*EXERCISE*:
In the listing below, the answer starts at the line that has "Cambio di campo, si gioca" and stops after the line that has "cittadini, compreso l’High Performance Center"; please repeat that part exactly and nothing more.

*MATERIALS PROVIDED*:
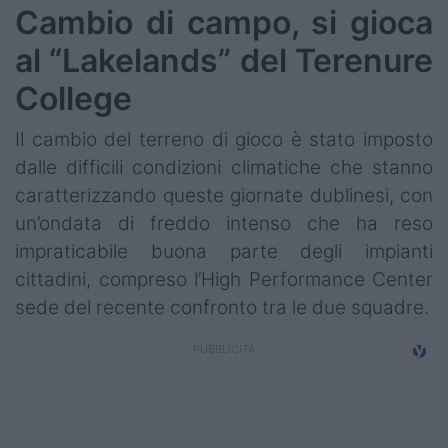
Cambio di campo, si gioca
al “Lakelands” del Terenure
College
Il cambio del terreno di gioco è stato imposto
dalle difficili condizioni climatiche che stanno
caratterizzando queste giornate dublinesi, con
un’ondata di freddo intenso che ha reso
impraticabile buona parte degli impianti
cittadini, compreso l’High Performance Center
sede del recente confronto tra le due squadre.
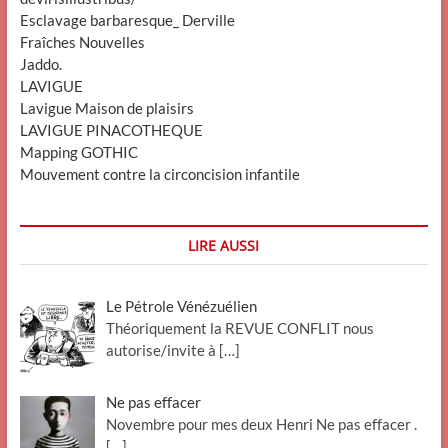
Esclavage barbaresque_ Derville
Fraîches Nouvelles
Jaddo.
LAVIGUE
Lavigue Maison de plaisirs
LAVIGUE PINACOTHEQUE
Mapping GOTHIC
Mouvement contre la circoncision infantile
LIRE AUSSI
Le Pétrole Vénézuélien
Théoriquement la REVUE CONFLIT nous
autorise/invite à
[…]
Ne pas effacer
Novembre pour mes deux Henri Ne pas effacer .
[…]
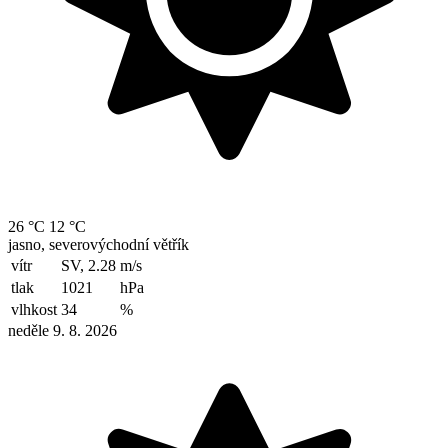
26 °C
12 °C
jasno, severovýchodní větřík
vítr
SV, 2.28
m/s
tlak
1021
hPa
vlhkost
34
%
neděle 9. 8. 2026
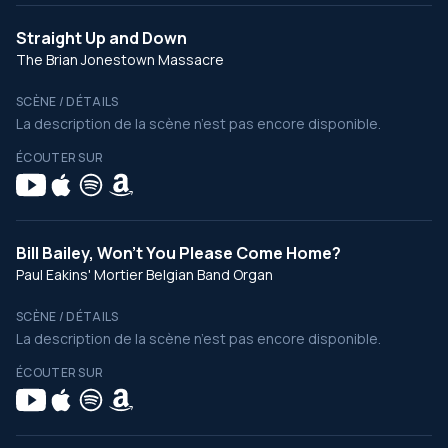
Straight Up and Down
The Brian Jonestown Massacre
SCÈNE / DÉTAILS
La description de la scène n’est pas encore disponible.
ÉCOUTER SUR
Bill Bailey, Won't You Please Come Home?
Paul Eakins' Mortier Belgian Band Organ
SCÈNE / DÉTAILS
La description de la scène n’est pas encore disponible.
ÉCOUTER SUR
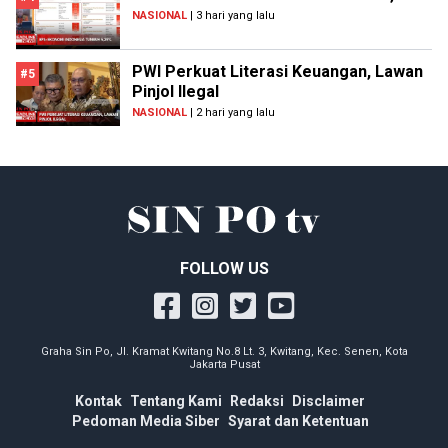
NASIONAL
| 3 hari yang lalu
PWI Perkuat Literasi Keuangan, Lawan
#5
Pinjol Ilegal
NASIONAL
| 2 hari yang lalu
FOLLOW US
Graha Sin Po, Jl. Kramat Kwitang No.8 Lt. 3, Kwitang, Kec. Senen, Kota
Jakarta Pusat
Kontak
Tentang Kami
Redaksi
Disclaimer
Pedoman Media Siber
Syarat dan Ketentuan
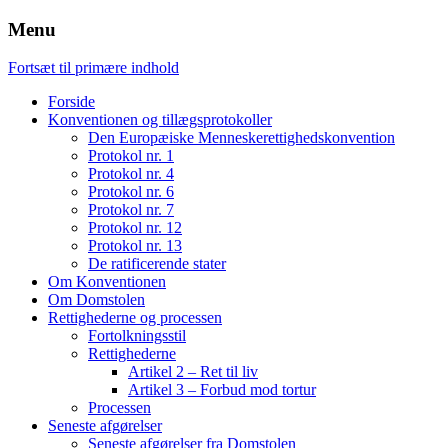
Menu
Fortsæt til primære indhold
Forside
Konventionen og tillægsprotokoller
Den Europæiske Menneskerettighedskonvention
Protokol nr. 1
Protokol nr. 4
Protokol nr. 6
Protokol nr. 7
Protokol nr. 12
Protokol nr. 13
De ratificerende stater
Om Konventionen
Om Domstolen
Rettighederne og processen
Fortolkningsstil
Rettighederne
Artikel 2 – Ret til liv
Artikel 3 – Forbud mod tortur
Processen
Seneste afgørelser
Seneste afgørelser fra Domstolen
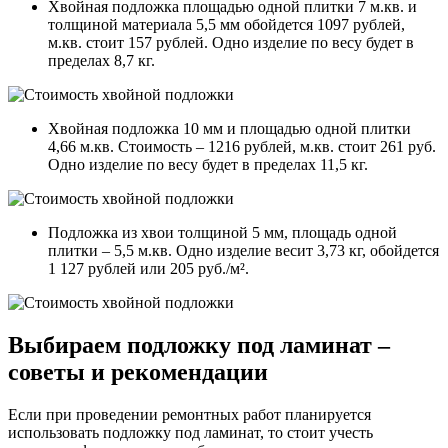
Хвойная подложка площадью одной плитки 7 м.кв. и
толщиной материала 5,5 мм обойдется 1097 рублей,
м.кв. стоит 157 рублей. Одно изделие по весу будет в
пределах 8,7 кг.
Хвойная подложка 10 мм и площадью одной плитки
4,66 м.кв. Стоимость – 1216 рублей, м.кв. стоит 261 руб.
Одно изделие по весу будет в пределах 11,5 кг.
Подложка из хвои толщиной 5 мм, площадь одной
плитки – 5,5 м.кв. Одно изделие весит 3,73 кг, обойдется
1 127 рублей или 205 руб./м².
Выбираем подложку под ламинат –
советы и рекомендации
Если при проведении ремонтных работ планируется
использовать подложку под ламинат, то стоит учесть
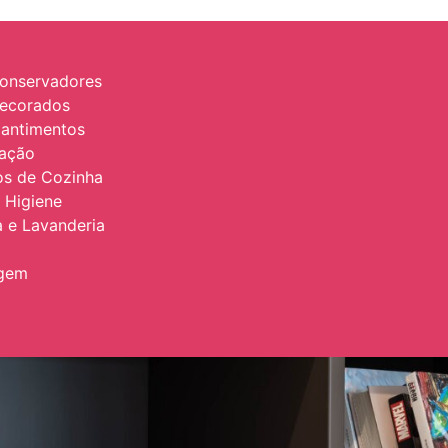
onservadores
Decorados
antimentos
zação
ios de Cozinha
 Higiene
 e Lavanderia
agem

...

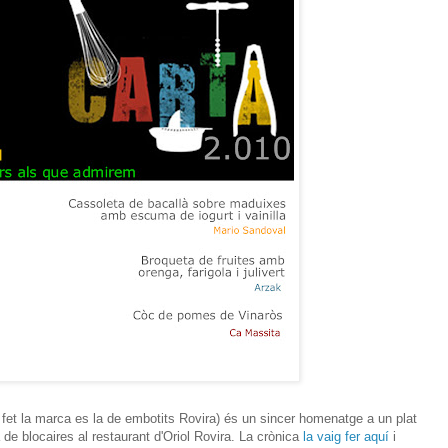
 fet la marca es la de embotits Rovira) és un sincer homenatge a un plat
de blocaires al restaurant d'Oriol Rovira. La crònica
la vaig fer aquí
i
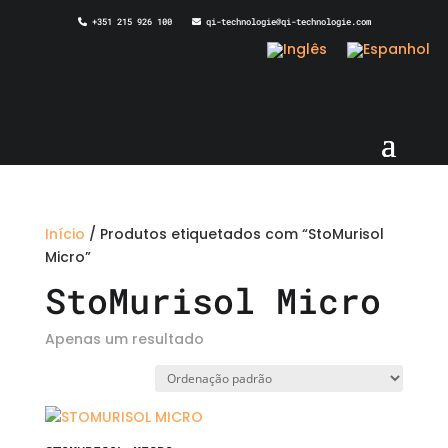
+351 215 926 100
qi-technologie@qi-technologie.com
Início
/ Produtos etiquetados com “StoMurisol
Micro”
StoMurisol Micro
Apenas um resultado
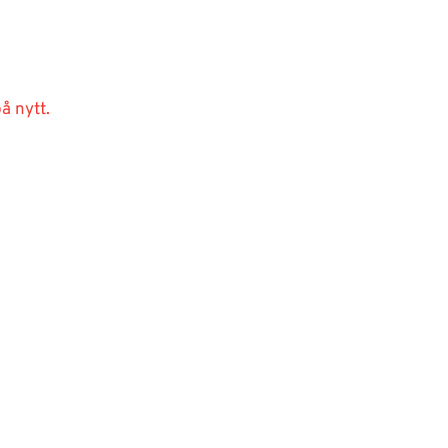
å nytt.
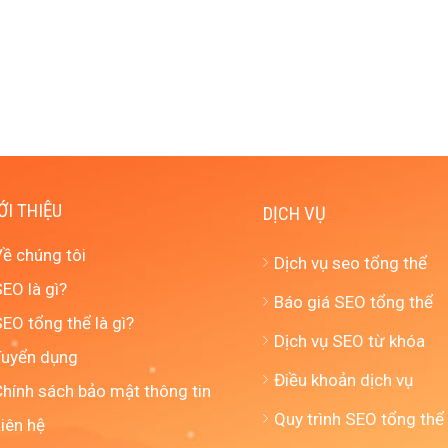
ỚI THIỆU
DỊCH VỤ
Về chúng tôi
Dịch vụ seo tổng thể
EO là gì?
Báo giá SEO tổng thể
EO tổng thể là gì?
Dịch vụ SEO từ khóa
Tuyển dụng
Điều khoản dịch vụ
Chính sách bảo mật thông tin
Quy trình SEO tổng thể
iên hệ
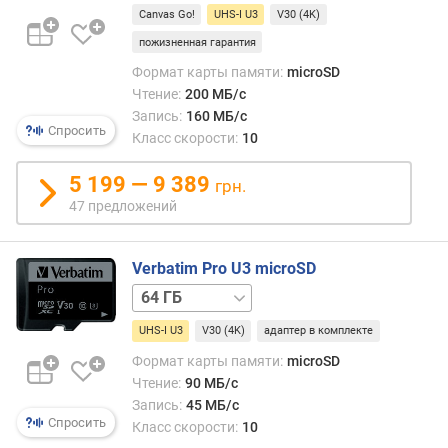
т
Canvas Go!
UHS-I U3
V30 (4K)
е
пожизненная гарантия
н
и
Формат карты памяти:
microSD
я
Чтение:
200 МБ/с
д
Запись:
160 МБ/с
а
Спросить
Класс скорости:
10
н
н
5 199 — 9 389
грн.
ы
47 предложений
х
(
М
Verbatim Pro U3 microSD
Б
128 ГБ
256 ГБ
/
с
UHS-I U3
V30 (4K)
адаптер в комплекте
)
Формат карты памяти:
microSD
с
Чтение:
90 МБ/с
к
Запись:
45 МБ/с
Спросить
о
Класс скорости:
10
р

---

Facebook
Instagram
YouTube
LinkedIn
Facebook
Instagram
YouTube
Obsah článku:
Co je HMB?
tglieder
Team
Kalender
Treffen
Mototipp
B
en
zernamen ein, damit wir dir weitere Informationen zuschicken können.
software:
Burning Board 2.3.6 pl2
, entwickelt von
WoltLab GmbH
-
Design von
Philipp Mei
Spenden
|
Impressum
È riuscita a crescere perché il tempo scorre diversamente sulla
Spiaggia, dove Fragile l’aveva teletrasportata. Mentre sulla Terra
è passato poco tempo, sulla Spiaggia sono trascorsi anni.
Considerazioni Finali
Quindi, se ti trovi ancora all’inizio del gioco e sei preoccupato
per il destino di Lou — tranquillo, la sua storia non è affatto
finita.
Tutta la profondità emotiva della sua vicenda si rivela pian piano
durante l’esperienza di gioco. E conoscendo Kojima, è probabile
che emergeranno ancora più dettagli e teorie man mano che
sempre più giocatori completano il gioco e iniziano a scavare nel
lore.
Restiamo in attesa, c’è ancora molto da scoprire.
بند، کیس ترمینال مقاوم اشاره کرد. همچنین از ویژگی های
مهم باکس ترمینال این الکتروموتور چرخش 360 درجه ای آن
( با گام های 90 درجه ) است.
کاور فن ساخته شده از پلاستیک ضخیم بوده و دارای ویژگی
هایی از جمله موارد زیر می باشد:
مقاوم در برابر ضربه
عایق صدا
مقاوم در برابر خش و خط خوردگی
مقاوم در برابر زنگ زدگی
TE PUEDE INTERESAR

*ANSWER TO THE EXERCISE*:
Cambio di campo, si gioca
al “Lakelands” del Terenure
College
Il cambio del terreno di gioco è stato imposto
dalle difficili condizioni climatiche che stanno
caratterizzando queste giornate dublinesi, con
un’ondata di freddo intenso che ha reso
impraticabile buona parte degli impianti
cittadini, compreso l’High Performance Center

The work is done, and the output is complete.